For the last three years, The Department of Communication Studies at West Virginia University has worked with Seelio, an Ann Arbor-based start up that allows students to showcase their work in an online portfolio.
The digital portfolio service is free to students and has grown since its debut in 2012. Although used by students on over 800 campuses, WVU is one of only a select number of partner universities with exclusive access to a full-service, custom network of portfolios.
“We feel very fortunate to have found Seelio for many reasons. We are able to use Seelio as a platform for student learning and development as well as collaboration in the classroom,” said Andrea Weber, associate professor and undergraduate curriculum coordinator for communication studies.
“It is a great resource for students to reflect and showcase to employers how both in-an-out of classroom learning translates to the professional world. I just can’t say enough about the flexibility and usefulness of this tool.”
David Nesbitt, the Educational Services Lead at Seelio, worked with faculty to teach students new ways to stand out to prospective employers. During his visit, Nesbitt spoke with four communication studies cornerstones and capstone classes.
Faculty learned how to incorporate Seelio into the classroom, while students learned how to use the site as an employer portfolio.
Communication Studies students are now required to create their Seelio portfolios in their cornerstones class. Throughout their college career, students are encouraged to add all of their projects to the portfolio.
Bridget Egler, a senior communication studies and marketing major, learned how to make her portfolio “employer ready” in Weber’s capstone course. Students in this course had to complete their Seelio profile and biography, as well as include a professional photo of themselves and examples of at least eight works.
“I think it’s an amazing tool, and I’m glad the communication studies department requires us to utilize it.” Egler said.
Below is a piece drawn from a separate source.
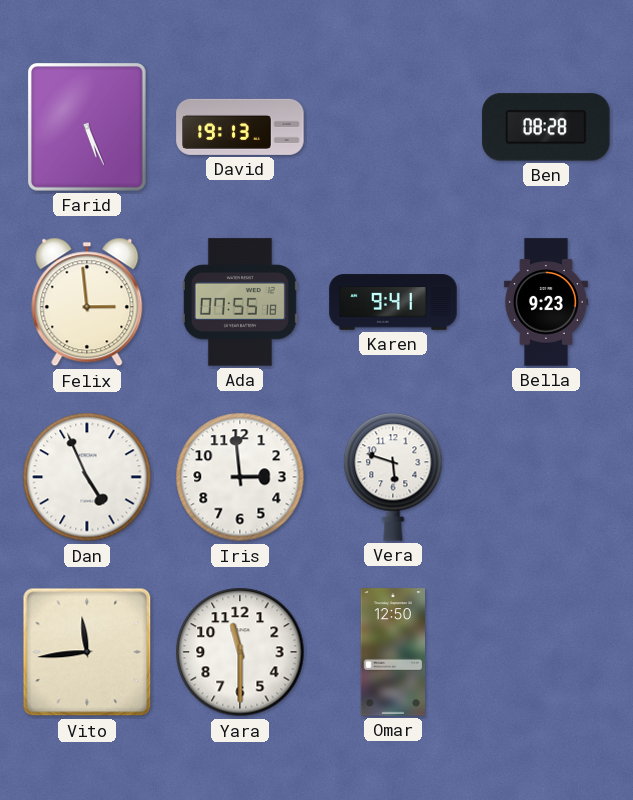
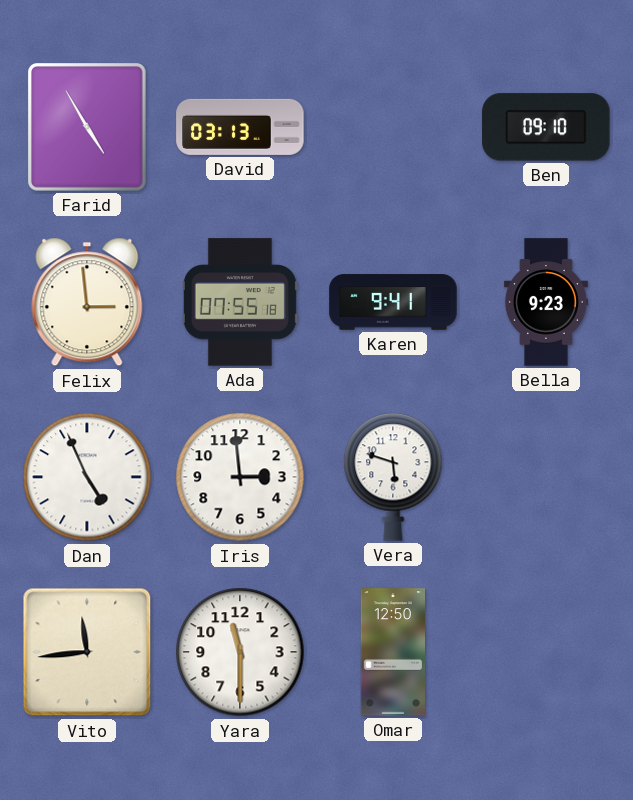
Farid: 5:26 -> 4:55
David: 19:13 -> 03:13
Ben: 08:28 -> 09:10
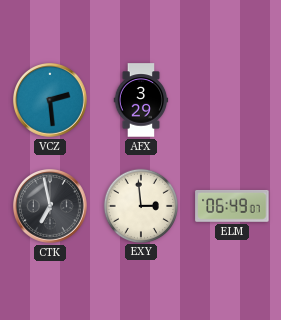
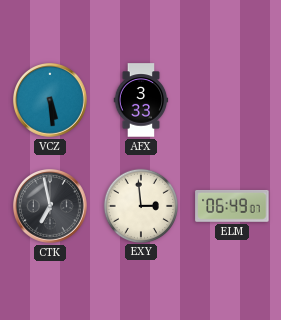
VCZ: 2:29 -> 5:29
AFX: 3:29 -> 3:33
Nesbitt said that he shared tips with the students about how they can use Seelio to better prepare for talking with employers at career fairs and job interviews, as well as tailoring a message when communicating with these employers about jobs.
By using Seelio as a portfolio, employers can actually see what students have done and what they are capable of through examples of their work. Having a digital portfolio to share can really help students to stand out in an interview, said Weber.
“People can get a sense of all the things you’re experienced and worked on,” Egler said. “These aren’t just papers, they actually show how hard you’ve worked and what you know.”
Nesbitt said that he and the Seelio team are very excited to continue working with the faculty and students at WVU.
“Students asked excellent questions about how to use Seelio, which made for a very engaging time together,” Nesbitt said. “These students are now ready to use Seelio it its full potential, to document everything they do at WVU and share that compelling story with employers.”